Stimuler l’Emploi Des Jeunes

La transmission – à travers l’éducation des jeunes, la formation des femmes et le coaching – demeure chevillée au cœur de Thione Niang. Yankhoba Diop, directeur de l’École Supérieure de Commerce et d’Administration de Dakar, explique avec gratitude que « c’est grâce à l’impact de Thione que l’ESCOA a été mise en place, car ce sont d’anciens membres de l’initiative Give1Project, y compris moi-même, qui sont à l’origine et qui gèrent l’école ».

Cette volonté d’influer le cours des choses habite Thione Niang depuis une décennie. C’est en effet en 2015 qu’il écrit le premier de ses six livres. Mémoires d’un éternel optimiste[1] est un récit autobiographique traduit en plusieurs langues, auquel se sont ajoutés des essais et d’autres ouvrages destinés à partager ses expériences professionnelles et ses leçons de vie.

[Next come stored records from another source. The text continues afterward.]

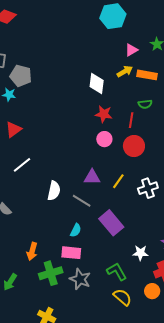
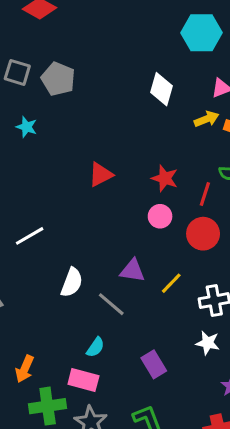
gray pentagon: (21, 76) -> (58, 79), moved
white diamond: (97, 83) -> (162, 89), moved
red triangle: (14, 129) -> (101, 175), moved
purple rectangle: (111, 223) -> (154, 364), moved, size x0.7
white star: (140, 253) -> (208, 343), moved

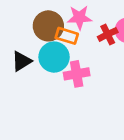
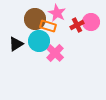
pink star: (79, 17) -> (57, 13), turned 30
pink cross: (77, 74) -> (55, 53), turned -36

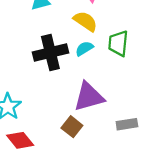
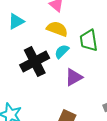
purple triangle: (89, 97) -> (74, 77), moved, size x0.7

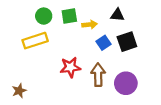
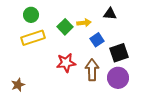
green circle: (44, 16) -> (31, 15), moved
green square: (69, 16) -> (65, 27), moved, turned -35
black square: (127, 42) -> (119, 53), moved

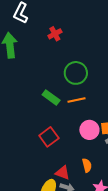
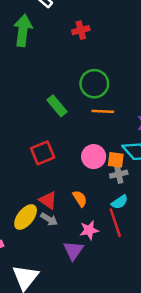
orange line: (76, 100) -> (103, 111), moved
orange semicircle: (87, 165) -> (80, 199), turned -32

« La transmission, à travers l’éducation des jeunes, la formation des femmes et le coaching, demeure chevillé au cœur de Thione Niang »

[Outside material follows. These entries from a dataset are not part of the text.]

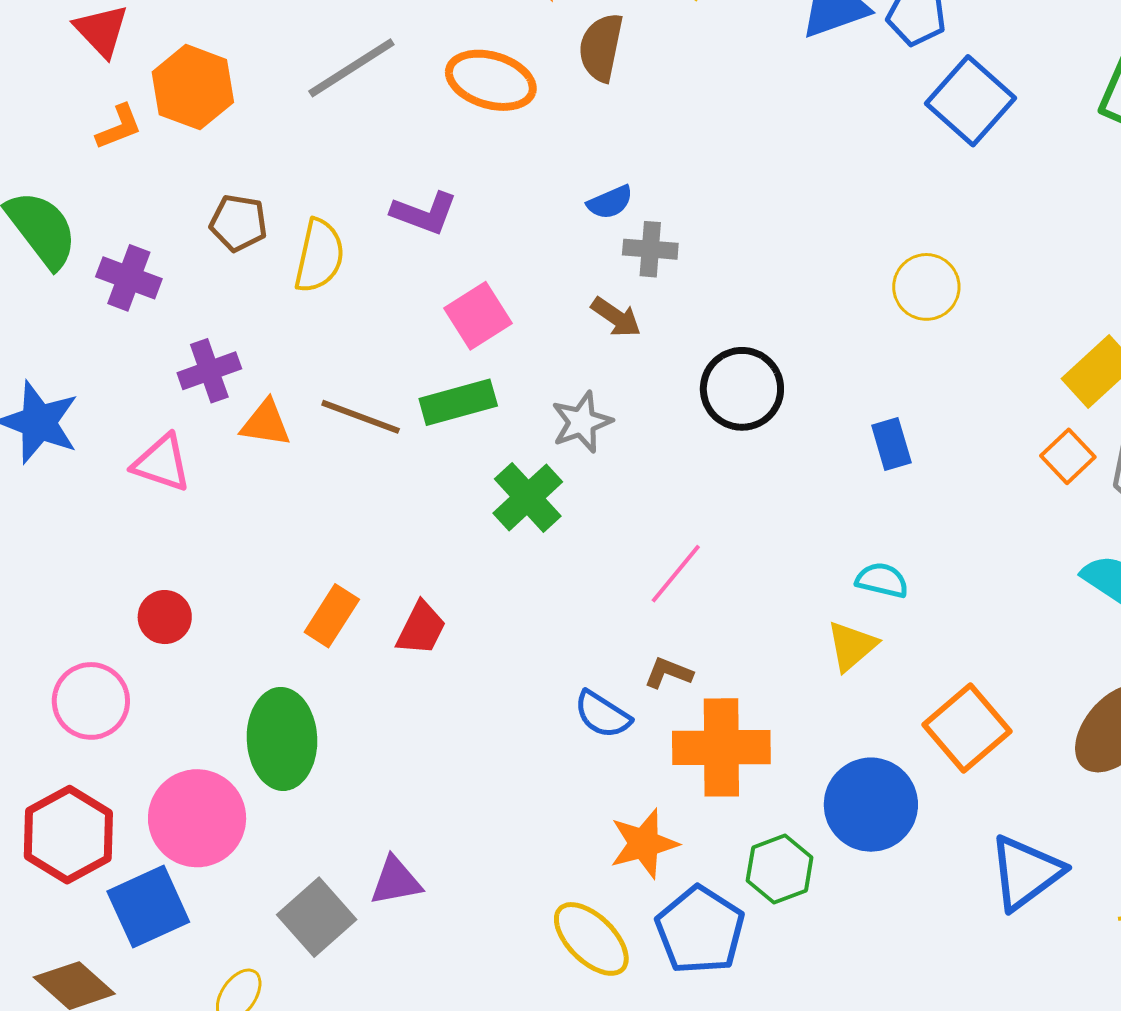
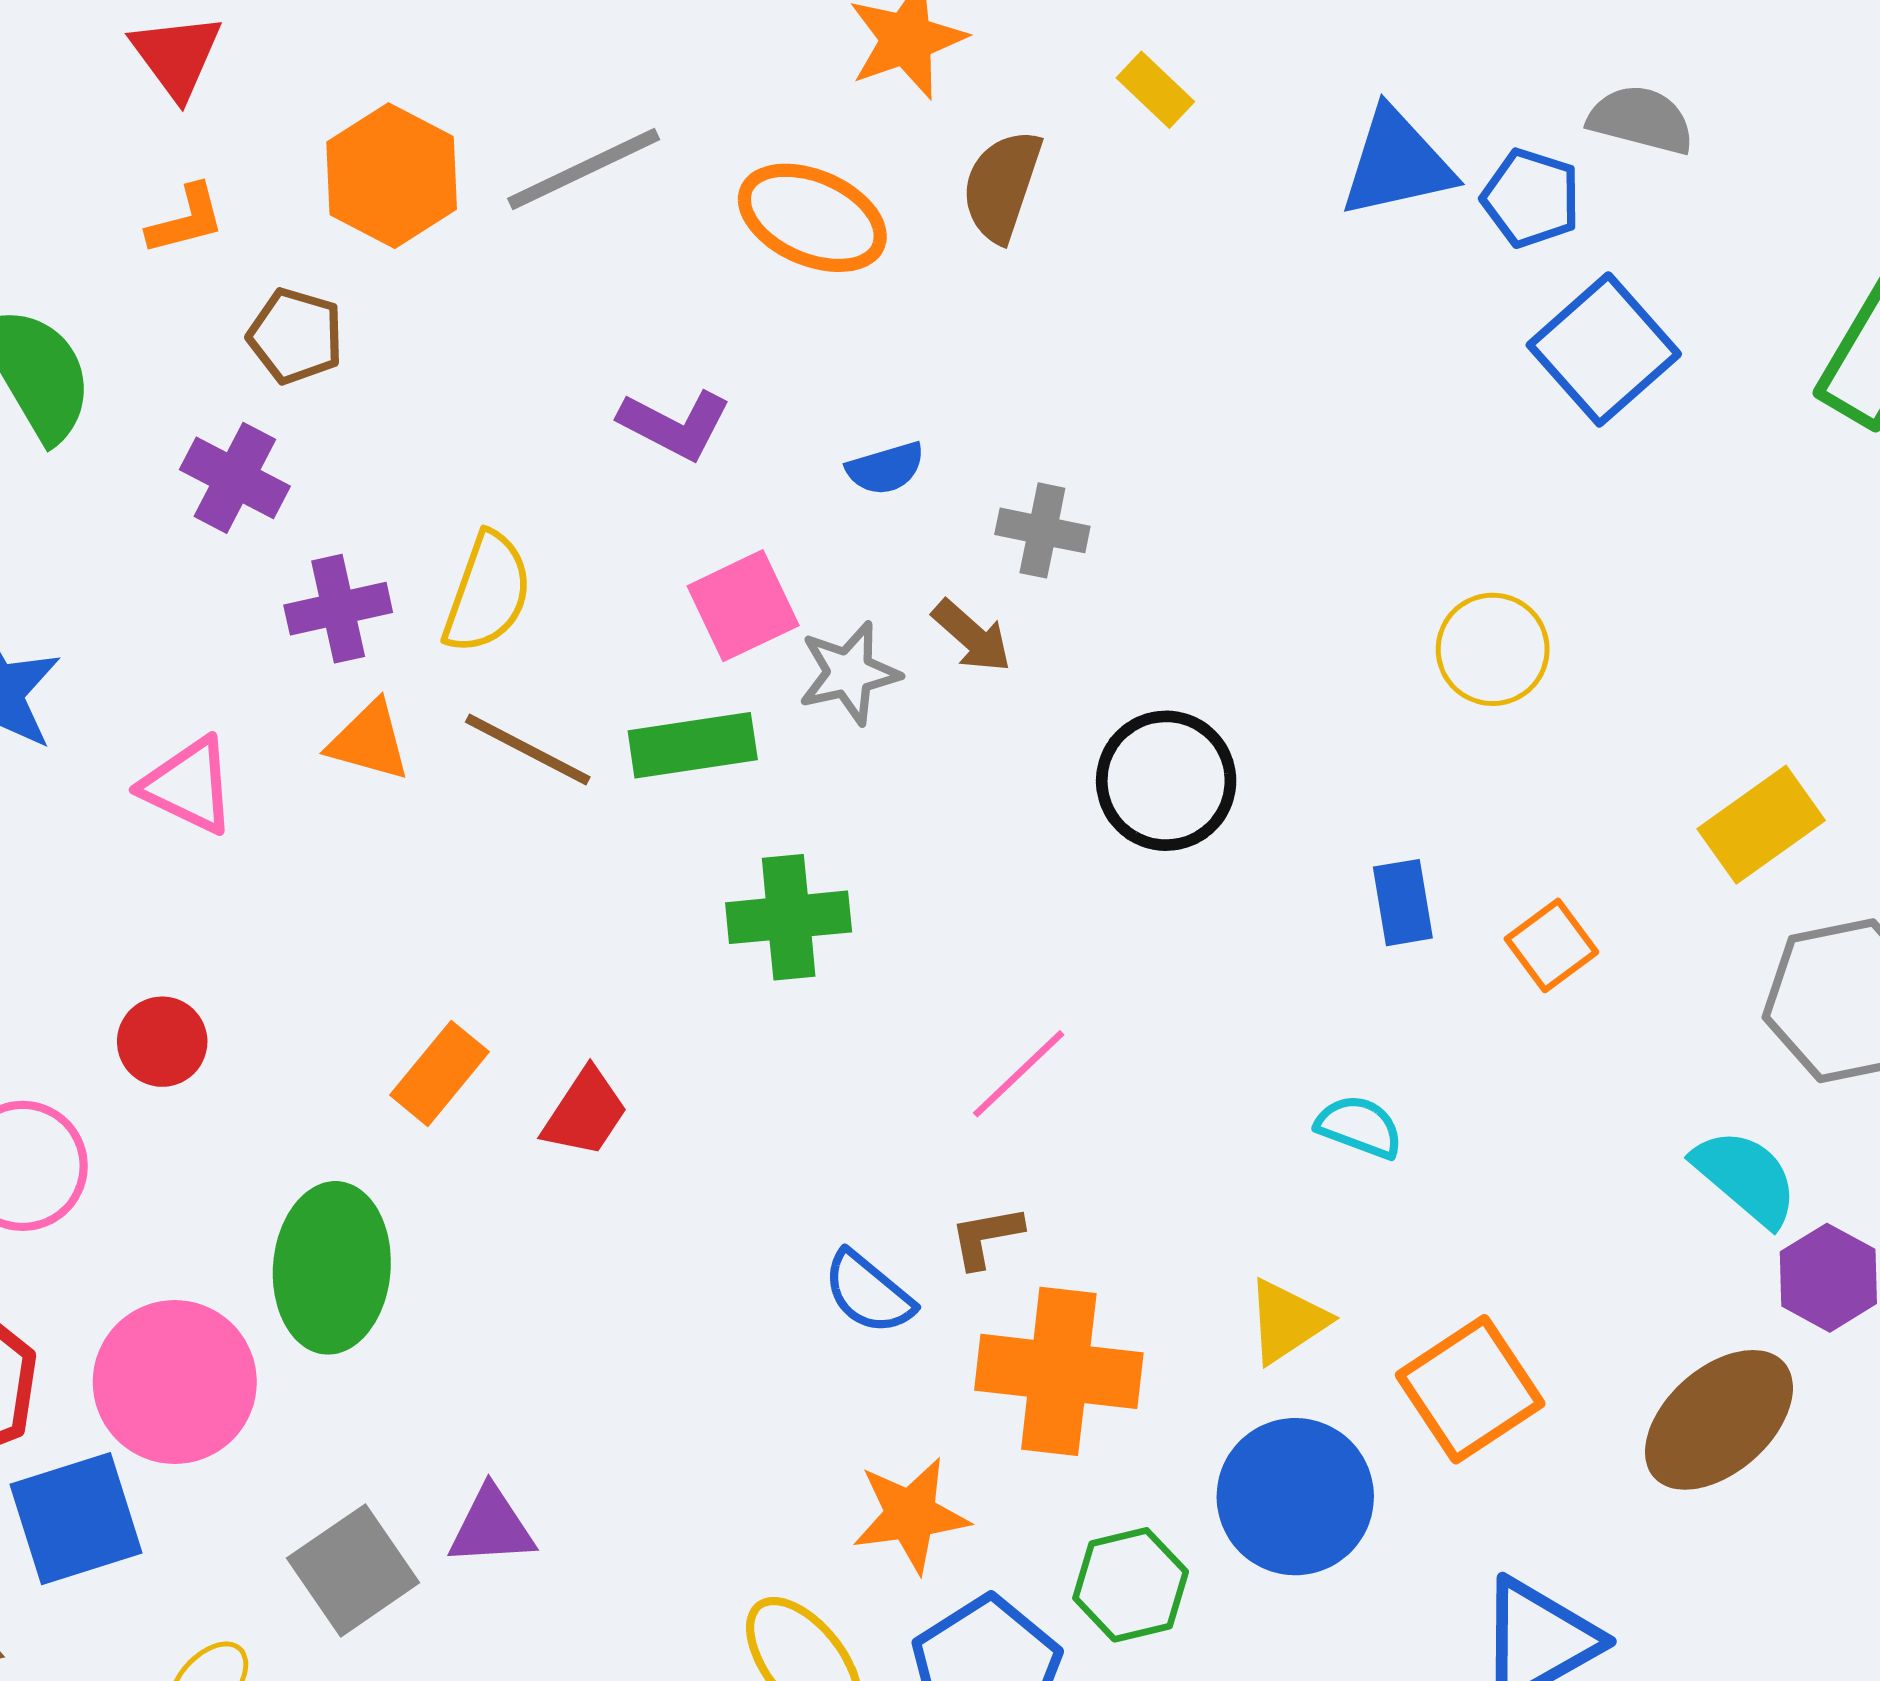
orange hexagon: (193, 87) -> (392, 176), moved
blue semicircle: (610, 202) -> (886, 468), moved
brown pentagon: (238, 223) -> (296, 336), moved
yellow semicircle: (319, 256) -> (487, 593), moved
purple cross: (129, 278) -> (235, 478), moved
purple cross: (209, 371) -> (338, 609), moved
gray star: (582, 422) -> (849, 673), moved
orange square: (1068, 456) -> (1551, 945), moved
green cross: (528, 497) -> (789, 917), turned 30
yellow triangle: (852, 646) -> (1287, 1321), moved
brown L-shape: (668, 673) -> (986, 1237), turned -39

Après avoir envisagé de se présenter à l’élection présidentielle de 2024 au Sénégal, Thione Niang multiplie aujourd’hui les projets visant à stimuler l’emploi des jeunes tout en développant davantage le continent. Une de ses priorités repose sur la mise en place d’un agritech lab, afin d’aider les agriculteurs à digitaliser leurs activités et à accéder plus facilement au marché. Avec l’application Tractor Now, il veut « connecter les agriculteurs avec les propriétaires de tracteurs, comme un Uber des tracteurs.

« Je veux connecter les agriculteurs avec les propriétaires de tracteurs, comme un Uber des tracteurs »


De l’Agriculture Au Cinéma

Hormis son intérêt pour l’agrobusiness et la Tech, Thione Niang s’investit dans un autre secteur. Depuis peu, l’enfant de Kaolack s’essaye en effet à la production de “films qui racontent nos histoires”. Ses thèmes de prédilection sont les mêmes : l’éducation, la jeunesse, la prise de conscience du patrimoine africain… “Je débute et mon premier film, Aïcha, a été présenté en avant-première le 10 novembre à Dakar.” Le film est inspiré de l’histoire dramatique et bien trop fréquente de ces filles préposées aux tâches domestiques pour aider leur famille pauvre, au lieu de se concentrer sur l’école.

Cette production a fait travailler plus de 300 personnes et c’est à dessein que l’entrepreneur social a situé l’histoire en zone rurale, pour sensibiliser sur les conditions difficiles que connaissent encore certaines familles.

Mais Thione Niang ne s’arrêtera pas là : “Mon prochain film portera sur les jeunes qui partent au Nicaragua. On veut utiliser le cinéma comme Soft Power (…), et c’est important pour l’emploi. On va montrer au monde la créativité du Sénégal”.

« On va montrer au monde la créativité du Sénégal »

[1] Mémoires d’un éternel optimiste, Thione Niang, Washington Publishing, 2015.